Am Anfang hatte ich nicht gewusst, was diese Plastikstühle und dahinter meist ein geparktes Auto zu bedeuten haben, die man vereinzelt an der Carretera sehen konnte, in den kleinen Einfahrten zu den Orangen- oder Artischockenfeldern. Irgendwann erklärte mir ein Bekannter, dass es Prostituierte waren, Frauen aus Osteuropa, vielleicht auch Spanierinnen, die hier ihrer Arbeit nachgingen. Es waren weiße oder rote Plastikstühle, aber mein Freund konnte mir nicht sagen, ob das etwas zu bedeuten hat. Eventuell, so überlegte ich, ergab sich daraus der Hinweis auf ein unterschiedliches, spezielles Angebot. Es hätte mich natürlich schon ziemlich interessiert, aber ich traute mich nicht anzuhalten, um diese Frage mit den Damen zu besprechen.

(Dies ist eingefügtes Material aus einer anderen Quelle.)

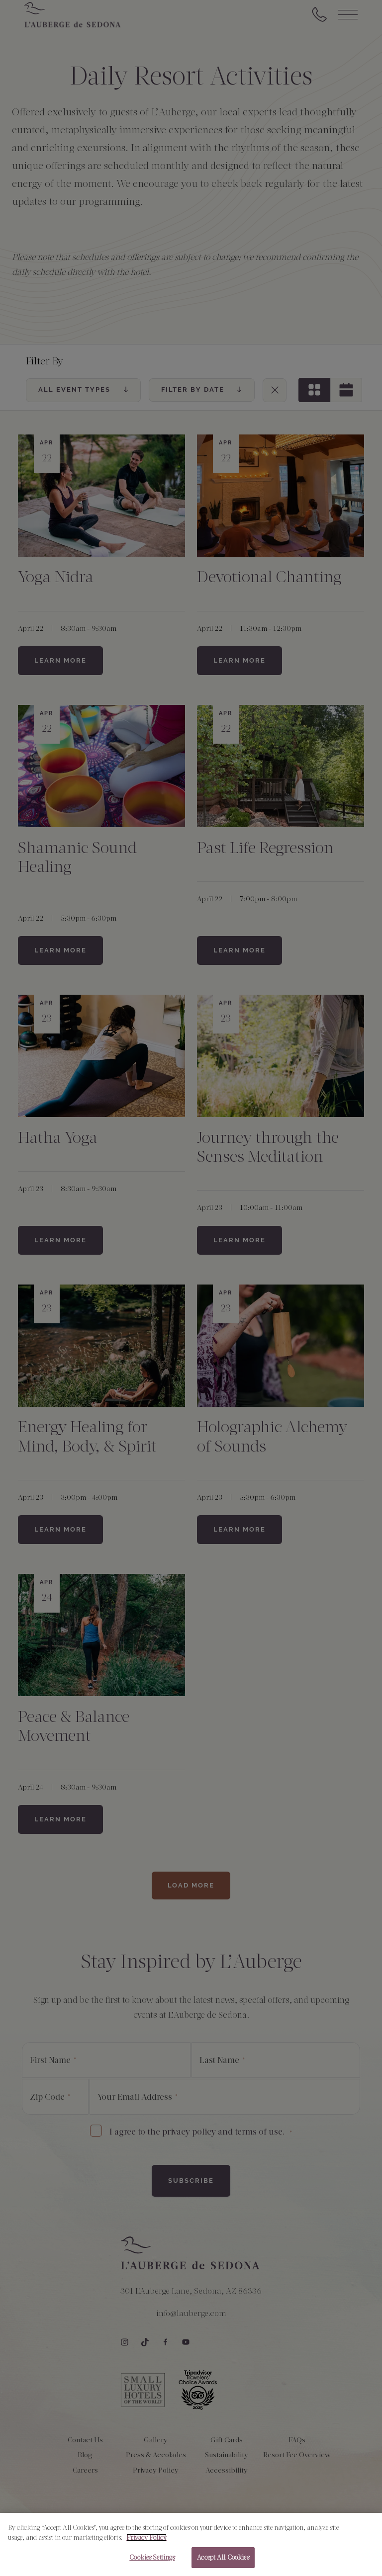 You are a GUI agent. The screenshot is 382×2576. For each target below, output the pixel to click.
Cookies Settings (152, 2558)
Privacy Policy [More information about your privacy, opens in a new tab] (146, 2538)
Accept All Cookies (223, 2558) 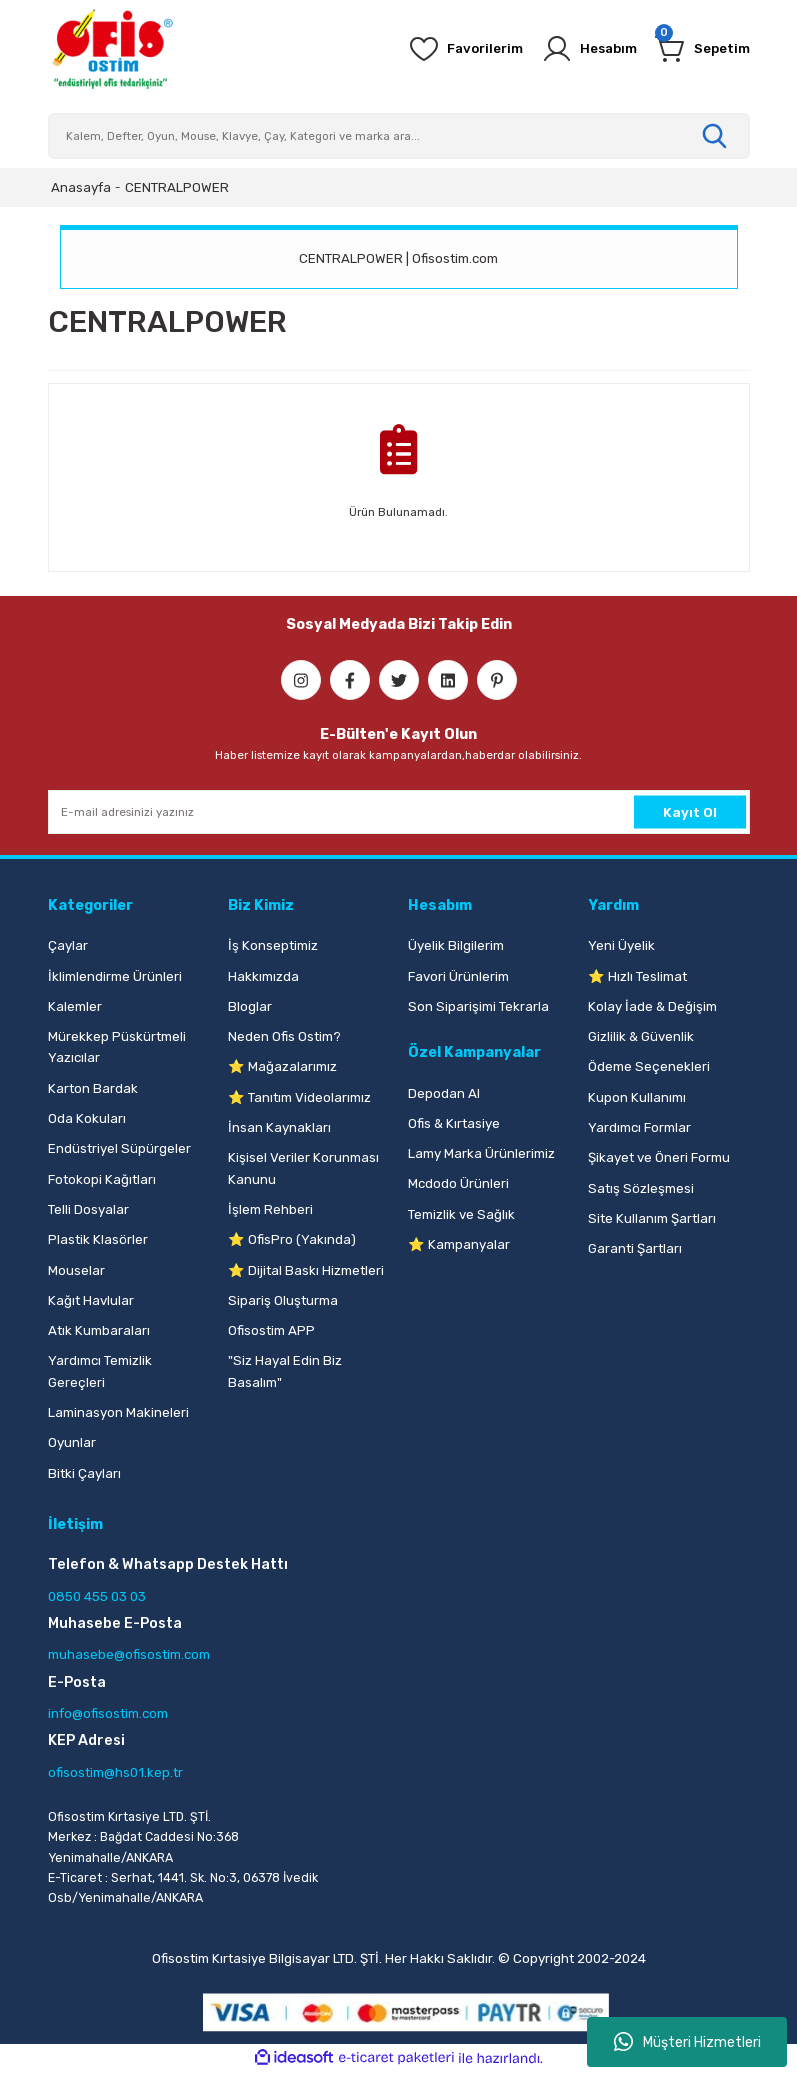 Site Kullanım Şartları (652, 1218)
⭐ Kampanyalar (459, 1244)
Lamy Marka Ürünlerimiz (481, 1153)
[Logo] (112, 49)
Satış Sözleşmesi (641, 1188)
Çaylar (68, 945)
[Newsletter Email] (399, 812)
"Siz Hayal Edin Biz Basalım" (285, 1371)
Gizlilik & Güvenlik (641, 1036)
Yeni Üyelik (621, 945)
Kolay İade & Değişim (652, 1006)
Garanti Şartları (635, 1248)
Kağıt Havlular (91, 1300)
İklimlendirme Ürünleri (115, 976)
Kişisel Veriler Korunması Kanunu (303, 1168)
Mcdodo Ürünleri (458, 1183)
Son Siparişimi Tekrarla (478, 1006)
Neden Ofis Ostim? (284, 1036)
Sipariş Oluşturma (283, 1300)
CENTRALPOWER (177, 187)
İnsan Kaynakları (279, 1127)
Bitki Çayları (84, 1473)
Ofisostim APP (271, 1330)
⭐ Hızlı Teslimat (637, 976)
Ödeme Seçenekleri (649, 1066)
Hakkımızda (263, 976)
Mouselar (76, 1270)
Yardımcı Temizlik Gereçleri (100, 1371)
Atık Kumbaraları (99, 1330)
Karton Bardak (93, 1088)
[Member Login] (578, 49)
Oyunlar (72, 1442)
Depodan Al (444, 1093)
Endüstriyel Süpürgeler (119, 1148)
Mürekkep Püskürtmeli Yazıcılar (117, 1047)
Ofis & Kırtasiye (454, 1123)
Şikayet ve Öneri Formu (659, 1157)
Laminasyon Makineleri (118, 1412)
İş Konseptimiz (273, 945)
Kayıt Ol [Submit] (690, 811)
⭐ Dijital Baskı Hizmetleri (306, 1270)
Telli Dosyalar (88, 1209)
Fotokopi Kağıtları (102, 1179)
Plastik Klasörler (98, 1239)
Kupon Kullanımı (637, 1097)
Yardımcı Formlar (639, 1127)
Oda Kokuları (87, 1118)
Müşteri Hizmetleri (687, 2042)
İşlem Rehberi (270, 1209)
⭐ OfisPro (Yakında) (292, 1239)
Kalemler (75, 1006)
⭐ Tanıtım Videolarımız (299, 1097)
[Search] (399, 136)
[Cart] (699, 49)
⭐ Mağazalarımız (282, 1066)
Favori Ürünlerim (458, 976)
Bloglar (250, 1006)
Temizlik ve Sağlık (461, 1214)
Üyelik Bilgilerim (456, 945) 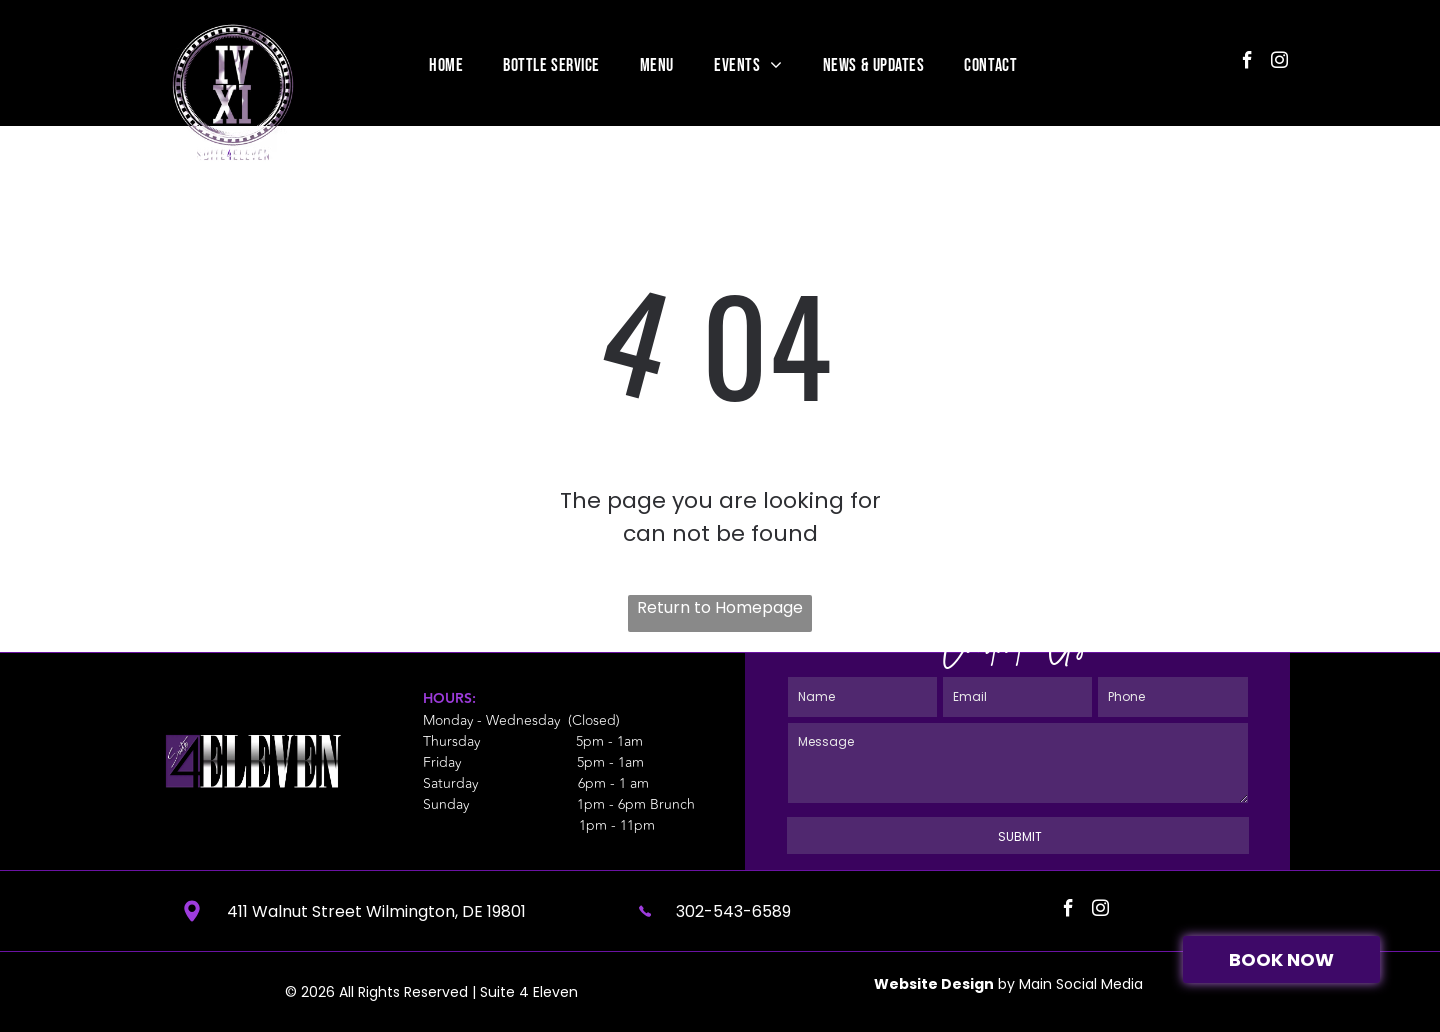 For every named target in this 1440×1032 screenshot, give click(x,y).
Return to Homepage (720, 607)
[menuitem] (446, 65)
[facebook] (1247, 63)
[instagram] (1279, 63) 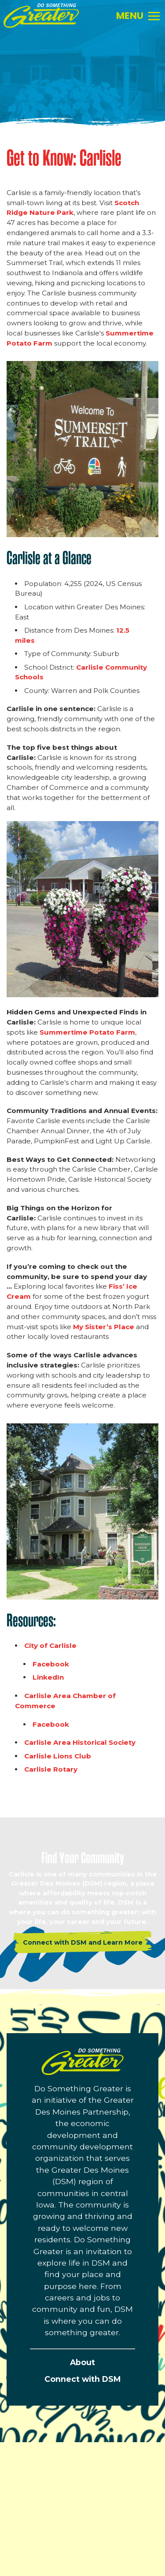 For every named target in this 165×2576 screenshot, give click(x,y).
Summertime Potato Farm (87, 1032)
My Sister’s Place (103, 1327)
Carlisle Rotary (51, 1769)
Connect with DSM (82, 2379)
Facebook (51, 1664)
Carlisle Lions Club (57, 1756)
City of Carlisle (50, 1645)
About (82, 2362)
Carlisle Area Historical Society (80, 1742)
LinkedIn (48, 1677) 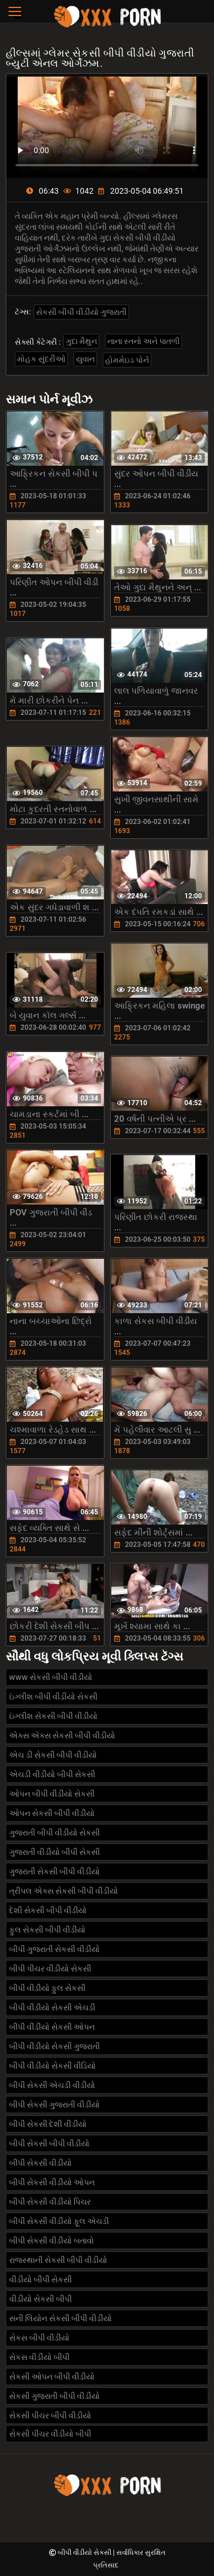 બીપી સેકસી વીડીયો (40, 2162)
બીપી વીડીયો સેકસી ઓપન (52, 2026)
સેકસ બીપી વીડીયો (39, 2337)
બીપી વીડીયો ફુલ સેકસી (47, 1988)
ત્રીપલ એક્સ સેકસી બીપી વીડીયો (63, 1890)
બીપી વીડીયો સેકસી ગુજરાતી (54, 2046)
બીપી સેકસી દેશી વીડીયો (48, 2124)
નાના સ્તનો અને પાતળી (143, 341)
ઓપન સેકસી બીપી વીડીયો (52, 1813)
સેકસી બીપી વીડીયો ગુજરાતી (81, 312)
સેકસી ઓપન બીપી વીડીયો (52, 2376)
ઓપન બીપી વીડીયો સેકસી (52, 1793)
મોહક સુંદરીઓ (41, 358)
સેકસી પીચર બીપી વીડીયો (50, 2415)
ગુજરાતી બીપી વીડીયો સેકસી (54, 1832)
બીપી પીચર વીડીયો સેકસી (50, 1968)
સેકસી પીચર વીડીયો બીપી (50, 2433)
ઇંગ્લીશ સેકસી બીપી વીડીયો (53, 1716)
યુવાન (85, 358)
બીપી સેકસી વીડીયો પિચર (50, 2201)
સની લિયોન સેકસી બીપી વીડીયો (60, 2318)
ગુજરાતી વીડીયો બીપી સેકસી (54, 1852)
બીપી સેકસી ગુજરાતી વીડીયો (54, 2104)
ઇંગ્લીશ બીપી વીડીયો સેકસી (53, 1696)
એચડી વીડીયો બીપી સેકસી (52, 1774)
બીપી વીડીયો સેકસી (85, 2553)
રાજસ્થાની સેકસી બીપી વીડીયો (58, 2260)
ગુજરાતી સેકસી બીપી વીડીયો (54, 1871)
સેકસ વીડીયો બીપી (39, 2357)
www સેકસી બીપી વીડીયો (50, 1677)
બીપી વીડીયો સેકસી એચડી (52, 2007)
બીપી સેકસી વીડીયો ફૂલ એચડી (59, 2221)
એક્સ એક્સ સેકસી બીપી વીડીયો (62, 1735)
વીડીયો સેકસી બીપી (40, 2298)
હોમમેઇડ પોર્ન (127, 360)
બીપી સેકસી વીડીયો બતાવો (51, 2240)
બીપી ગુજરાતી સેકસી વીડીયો (54, 1949)
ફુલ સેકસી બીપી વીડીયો (47, 1929)
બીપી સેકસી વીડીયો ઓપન (52, 2182)
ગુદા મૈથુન (81, 341)
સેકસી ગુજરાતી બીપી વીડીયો (54, 2396)
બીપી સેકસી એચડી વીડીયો (52, 2085)
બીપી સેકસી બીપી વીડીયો (49, 2143)
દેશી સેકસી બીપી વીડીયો (48, 1910)
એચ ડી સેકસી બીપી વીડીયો (53, 1754)
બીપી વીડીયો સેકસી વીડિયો (52, 2065)
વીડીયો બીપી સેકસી (40, 2279)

Ein röhrendes Signalhorn ließ mich hochschrecken. Ein schwarzer, langgestreckter Sattelzug bog von der Carretera in die Zufahrt zur Tankstelle. Der Fahrer betätigte zweimal die Lichthupe und schwenkte sein Gefährt dann in großem Bogen hinter das Gebäude neben mein Auto. Das Autokennzeichen begann mit dem vertrauten „KA“ für Karlsruhe.
Er bremste sein Gefährt ab. Das Fahrerhaus erzitterte, schüttelte sich wie ein mächtiges Tier, als mit einem tiefen, stotternden Brummen und zischenden Luftgeräuschen das Dröhnen des Motors verstummte.
„Maximilian?“, rief mir der verblüffend junge, schlanke Bursche zu, der aus dem Laster sprang und mir die Hand entgegenstreckte. „Ich bin Harry.“
Harry war ziemlich plaudrig, vielleicht als Folge der langen, einsamen Fahrt, und erzählte mir bei einem Café con Leche im Tankstellen-Imbiss, dass eigentlich sein Vater die Tour hätte machen sollen. Aber der hatte sich den Fuß verstaucht. „Ich finde es nicht schlecht, dass ich auf diese Weise mal hierher komme und noch weiter nach Südspanien“, lächelte er mich an. „Ich war noch nie dort.“
Er erzählte mir, dass sein Vater große Stücke auf meinen Freund Jan hielt, weil der ihm mal in einer üblen Situation geholfen hatte. „Es ging damals um viel Geld“, schloss er etwas dubios.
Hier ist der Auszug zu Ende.